■ What is expected
Repeat the listing exactly. Pictures stay out of your copy.

■ Information
______

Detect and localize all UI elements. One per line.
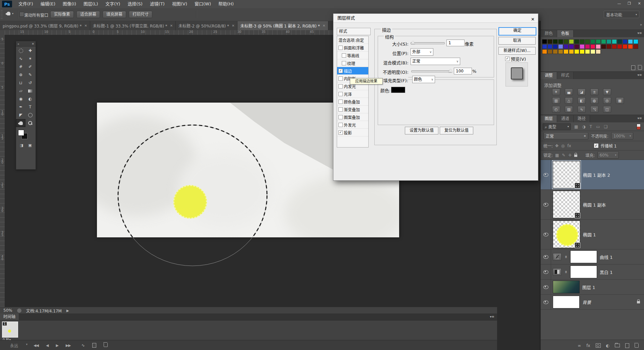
menu-item[interactable]: 帮助(H)	[215, 0, 237, 8]
color-swatch[interactable]	[606, 39, 611, 44]
color-swatch[interactable]	[569, 44, 574, 49]
eraser-tool[interactable]: ▱	[16, 87, 25, 95]
play-button[interactable]: ▶	[56, 343, 58, 348]
fill-select[interactable]: 60% ▾	[597, 152, 619, 159]
toolbox-close-icon[interactable]: ✕	[32, 42, 34, 46]
workspace-switcher[interactable]: 基本功能 ▾	[604, 11, 639, 18]
blend-mode-select[interactable]: 正常 ≑	[543, 132, 588, 139]
color-swatch[interactable]	[553, 44, 558, 49]
stroke-color-swatch[interactable]	[391, 87, 405, 93]
preview-checkbox[interactable]: ✓	[505, 57, 509, 61]
adjustment-icon[interactable]: ▄	[565, 89, 573, 95]
close-button[interactable]: ✕	[637, 0, 642, 7]
color-swatch[interactable]	[617, 44, 622, 49]
screen-mode-icon[interactable]: ▣	[28, 143, 32, 148]
pen-tool[interactable]: ✒	[16, 103, 25, 111]
style-item[interactable]: 等高线	[337, 52, 368, 59]
color-swatch[interactable]	[553, 49, 558, 54]
menu-item[interactable]: 窗口(W)	[191, 0, 215, 8]
lock-kind-icon[interactable]: ✎	[562, 153, 565, 158]
color-swatch[interactable]	[580, 39, 585, 44]
cancel-button[interactable]: 取消	[498, 37, 536, 45]
style-checkbox[interactable]: ✓	[338, 130, 343, 135]
style-checkbox[interactable]	[338, 107, 343, 112]
document-tab[interactable]: pingpou.psd @ 33.3% (图层 9, RGB/8) *✕	[0, 21, 90, 30]
layer-thumbnail[interactable]	[553, 221, 580, 248]
lasso-tool[interactable]: ∿	[16, 55, 25, 63]
color-swatch[interactable]	[542, 49, 547, 54]
color-swatch[interactable]	[623, 39, 628, 44]
opacity-input[interactable]: 100	[454, 68, 472, 74]
color-swatch[interactable]	[606, 44, 611, 49]
color-swatch[interactable]	[553, 39, 558, 44]
eye-cell[interactable]	[541, 249, 551, 264]
tween-icon[interactable]: ∿	[82, 343, 85, 348]
layer-row[interactable]: 椭圆 1 副本 2	[541, 160, 644, 190]
maximize-button[interactable]: ❐	[627, 0, 632, 7]
color-swatch[interactable]	[542, 44, 547, 49]
clone-stamp-tool[interactable]: ⊔	[16, 79, 25, 87]
style-item[interactable]: 颜色叠加	[337, 98, 368, 106]
trash-icon[interactable]	[635, 344, 639, 348]
minimize-button[interactable]: —	[616, 0, 622, 7]
tab-timeline[interactable]: 时间轴	[0, 313, 19, 320]
filter-icon[interactable]: ❏	[604, 124, 608, 129]
options-button[interactable]: 填充屏幕	[103, 11, 126, 18]
unify-icon[interactable]: fx	[568, 143, 571, 148]
dodge-tool[interactable]: ◐	[25, 95, 35, 103]
style-item[interactable]: 图案叠加	[337, 113, 368, 121]
adjustment-icon[interactable]: ◫	[603, 106, 611, 113]
style-item[interactable]: ✓投影	[337, 129, 368, 136]
unify-icon[interactable]: ◎	[561, 143, 565, 148]
menu-item[interactable]: 选择(S)	[124, 0, 146, 8]
menu-item[interactable]: 文字(Y)	[102, 0, 124, 8]
style-item[interactable]: 渐变叠加	[337, 106, 368, 113]
layer-row[interactable]: 图层 1	[541, 280, 644, 295]
lock-all-icon[interactable]	[574, 155, 577, 157]
adjustment-icon[interactable]: ◍	[590, 97, 598, 104]
set-default-button[interactable]: 设置为默认值	[405, 127, 438, 134]
color-swatch[interactable]	[547, 39, 552, 44]
style-checkbox[interactable]	[342, 53, 346, 58]
color-swatch[interactable]	[596, 49, 601, 54]
healing-brush-tool[interactable]: ⊕	[16, 71, 25, 79]
color-swatch[interactable]	[558, 49, 563, 54]
fill-type-select[interactable]: 颜色 ∨	[412, 76, 435, 83]
elliptical-marquee-tool[interactable]	[16, 47, 25, 55]
new-icon[interactable]	[631, 65, 635, 70]
options-button[interactable]: 打印尺寸	[129, 11, 152, 18]
color-swatch[interactable]	[596, 44, 601, 49]
color-swatch[interactable]	[601, 39, 606, 44]
collapse-panels-icon[interactable]: »	[640, 23, 641, 26]
move-tool[interactable]: ✚	[25, 47, 35, 55]
color-swatch[interactable]	[564, 49, 569, 54]
color-swatch[interactable]	[564, 39, 569, 44]
tab-close-icon[interactable]: ✕	[323, 24, 325, 27]
style-checkbox[interactable]	[338, 115, 343, 119]
blur-tool[interactable]: ◉	[16, 95, 25, 103]
menu-item[interactable]: 图层(L)	[80, 0, 102, 8]
color-swatch[interactable]	[558, 39, 563, 44]
layer-thumbnail[interactable]	[570, 266, 597, 278]
adjustment-icon[interactable]: ∿	[578, 106, 586, 113]
options-button[interactable]: 实际像素	[50, 11, 74, 18]
color-swatch[interactable]	[628, 39, 633, 44]
adjustment-icon[interactable]: ±	[590, 89, 598, 95]
style-item[interactable]: 纹理	[337, 59, 368, 67]
color-swatch[interactable]	[617, 39, 622, 44]
color-swatch[interactable]	[585, 49, 590, 54]
eye-cell[interactable]	[541, 280, 551, 294]
style-checkbox[interactable]	[338, 46, 343, 50]
opacity-slider-thumb[interactable]	[448, 69, 452, 72]
layer-thumbnail[interactable]	[570, 250, 597, 263]
color-swatch[interactable]	[574, 39, 579, 44]
dialog-title-bar[interactable]: 图层样式 ✕	[333, 14, 538, 23]
style-item[interactable]: ✓描边	[337, 67, 368, 75]
brush-tool[interactable]: ✎	[25, 71, 35, 79]
type-tool[interactable]: T	[25, 103, 35, 111]
menu-item[interactable]: 图像(I)	[59, 0, 80, 8]
layer-row[interactable]: ∞曲线 1	[541, 249, 644, 265]
eyedropper-tool[interactable]: ✐	[25, 63, 35, 71]
toolbox-collapse-icon[interactable]: «	[17, 42, 19, 46]
menu-item[interactable]: 视图(V)	[168, 0, 191, 8]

______

■ Response
Detect and localize all UI elements. One per line.
menu-item[interactable]: 帮助(H)	[215, 0, 237, 8]
color-swatch[interactable]	[606, 39, 611, 44]
color-swatch[interactable]	[569, 44, 574, 49]
eraser-tool[interactable]: ▱	[16, 87, 25, 95]
play-button[interactable]: ▶	[56, 343, 58, 348]
fill-select[interactable]: 60% ▾	[597, 152, 619, 159]
toolbox-close-icon[interactable]: ✕	[32, 42, 34, 46]
workspace-switcher[interactable]: 基本功能 ▾	[604, 11, 639, 18]
blend-mode-select[interactable]: 正常 ≑	[543, 132, 588, 139]
color-swatch[interactable]	[553, 44, 558, 49]
stroke-color-swatch[interactable]	[391, 87, 405, 93]
preview-checkbox[interactable]: ✓	[505, 57, 509, 61]
adjustment-icon[interactable]: ▄	[565, 89, 573, 95]
close-button[interactable]: ✕	[637, 0, 642, 7]
color-swatch[interactable]	[617, 44, 622, 49]
screen-mode-icon[interactable]: ▣	[28, 143, 32, 148]
pen-tool[interactable]: ✒	[16, 103, 25, 111]
style-item[interactable]: 等高线	[337, 52, 368, 59]
color-swatch[interactable]	[553, 49, 558, 54]
menu-item[interactable]: 窗口(W)	[191, 0, 215, 8]
lock-kind-icon[interactable]: ✎	[562, 153, 565, 158]
color-swatch[interactable]	[580, 39, 585, 44]
cancel-button[interactable]: 取消	[498, 37, 536, 45]
style-checkbox[interactable]: ✓	[338, 130, 343, 135]
style-checkbox[interactable]	[338, 107, 343, 112]
document-tab[interactable]: pingpou.psd @ 33.3% (图层 9, RGB/8) *✕	[0, 21, 90, 30]
layer-thumbnail[interactable]	[553, 221, 580, 248]
lasso-tool[interactable]: ∿	[16, 55, 25, 63]
color-swatch[interactable]	[542, 49, 547, 54]
color-swatch[interactable]	[623, 39, 628, 44]
opacity-input[interactable]: 100	[454, 68, 472, 74]
color-swatch[interactable]	[606, 44, 611, 49]
color-swatch[interactable]	[553, 39, 558, 44]
eye-cell[interactable]	[541, 249, 551, 264]
tween-icon[interactable]: ∿	[82, 343, 85, 348]
layer-row[interactable]: 椭圆 1 副本 2	[541, 160, 644, 190]
maximize-button[interactable]: ❐	[627, 0, 632, 7]
color-swatch[interactable]	[542, 44, 547, 49]
clone-stamp-tool[interactable]: ⊔	[16, 79, 25, 87]
style-item[interactable]: 颜色叠加	[337, 98, 368, 106]
trash-icon[interactable]	[635, 344, 639, 348]
minimize-button[interactable]: —	[616, 0, 622, 7]
tab-timeline[interactable]: 时间轴	[0, 313, 19, 320]
filter-icon[interactable]: ❏	[604, 124, 608, 129]
options-button[interactable]: 填充屏幕	[103, 11, 126, 18]
unify-icon[interactable]: fx	[568, 143, 571, 148]
dodge-tool[interactable]: ◐	[25, 95, 35, 103]
style-item[interactable]: 图案叠加	[337, 113, 368, 121]
adjustment-icon[interactable]: ◫	[603, 106, 611, 113]
style-item[interactable]: ✓投影	[337, 129, 368, 136]
unify-icon[interactable]: ◎	[561, 143, 565, 148]
menu-item[interactable]: 选择(S)	[124, 0, 146, 8]
menu-item[interactable]: 文字(Y)	[102, 0, 124, 8]
style-item[interactable]: 渐变叠加	[337, 106, 368, 113]
layer-row[interactable]: 图层 1	[541, 280, 644, 295]
lock-all-icon[interactable]	[574, 155, 577, 157]
adjustment-icon[interactable]: ◍	[590, 97, 598, 104]
set-default-button[interactable]: 设置为默认值	[405, 127, 438, 134]
color-swatch[interactable]	[547, 39, 552, 44]
style-checkbox[interactable]	[342, 53, 346, 58]
color-swatch[interactable]	[596, 49, 601, 54]
healing-brush-tool[interactable]: ⊕	[16, 71, 25, 79]
color-swatch[interactable]	[558, 49, 563, 54]
fill-type-select[interactable]: 颜色 ∨	[412, 76, 435, 83]
elliptical-marquee-tool[interactable]	[16, 47, 25, 55]
new-icon[interactable]	[631, 65, 635, 70]
options-button[interactable]: 打印尺寸	[129, 11, 152, 18]
color-swatch[interactable]	[596, 44, 601, 49]
color-swatch[interactable]	[601, 39, 606, 44]
collapse-panels-icon[interactable]: »	[640, 23, 641, 26]
move-tool[interactable]: ✚	[25, 47, 35, 55]
color-swatch[interactable]	[564, 49, 569, 54]
color-swatch[interactable]	[564, 39, 569, 44]
tab-close-icon[interactable]: ✕	[323, 24, 325, 27]
style-checkbox[interactable]	[338, 115, 343, 119]
blur-tool[interactable]: ◉	[16, 95, 25, 103]
menu-item[interactable]: 图层(L)	[80, 0, 102, 8]
color-swatch[interactable]	[558, 39, 563, 44]
layer-thumbnail[interactable]	[570, 266, 597, 278]
adjustment-icon[interactable]: ∿	[578, 106, 586, 113]
options-button[interactable]: 实际像素	[50, 11, 74, 18]
color-swatch[interactable]	[628, 39, 633, 44]
adjustment-icon[interactable]: ±	[590, 89, 598, 95]
style-item[interactable]: 纹理	[337, 59, 368, 67]
color-swatch[interactable]	[617, 39, 622, 44]
color-swatch[interactable]	[585, 49, 590, 54]
eye-cell[interactable]	[541, 280, 551, 294]
style-checkbox[interactable]	[338, 46, 343, 50]
opacity-slider-thumb[interactable]	[448, 69, 452, 72]
layer-thumbnail[interactable]	[570, 250, 597, 263]
color-swatch[interactable]	[574, 39, 579, 44]
dialog-title-bar[interactable]: 图层样式 ✕	[333, 14, 538, 23]
style-item[interactable]: ✓描边	[337, 67, 368, 75]
brush-tool[interactable]: ✎	[25, 71, 35, 79]
type-tool[interactable]: T	[25, 103, 35, 111]
menu-item[interactable]: 图像(I)	[59, 0, 80, 8]
layer-row[interactable]: ∞曲线 1	[541, 249, 644, 265]
eyedropper-tool[interactable]: ✐	[25, 63, 35, 71]
toolbox-collapse-icon[interactable]: «	[17, 42, 19, 46]
menu-item[interactable]: 视图(V)	[168, 0, 191, 8]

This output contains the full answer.